Extracted page text data:

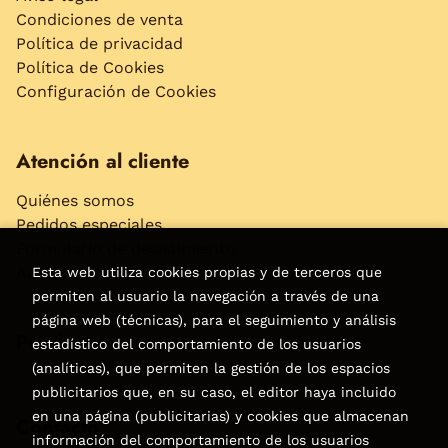
Condiciones de venta
Política de privacidad
Política de Cookies
Configuración de Cookies
Atención al cliente
Quiénes somos
Pedidos especiales
Formulario de desistimiento
Accesibilidad
Esta web utiliza cookies propias y de terceros que
permiten al usuario la navegación a través de una
página web (técnicas), para el seguimiento y análisis
Puede interesarte
estadístico del comportamiento de los usuarios
(analíticas), que permiten la gestión de los espacios
publicitarios que, en su caso, el editor haya incluido
en una página (publicitarias) y cookies que almacenan
Contacto
información del comportamiento de los usuarios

Exercise directions:
Repeat, without changes, every line from the one that contains "Política de Cookies" through the final line of the data.

Written solution:
Política de Cookies
Configuración de Cookies
Atención al cliente
Quiénes somos
Pedidos especiales
Formulario de desistimiento
Accesibilidad
Esta web utiliza cookies propias y de terceros que
permiten al usuario la navegación a través de una
página web (técnicas), para el seguimiento y análisis
Puede interesarte
estadístico del comportamiento de los usuarios
(analíticas), que permiten la gestión de los espacios
publicitarios que, en su caso, el editor haya incluido
en una página (publicitarias) y cookies que almacenan
Contacto
información del comportamiento de los usuarios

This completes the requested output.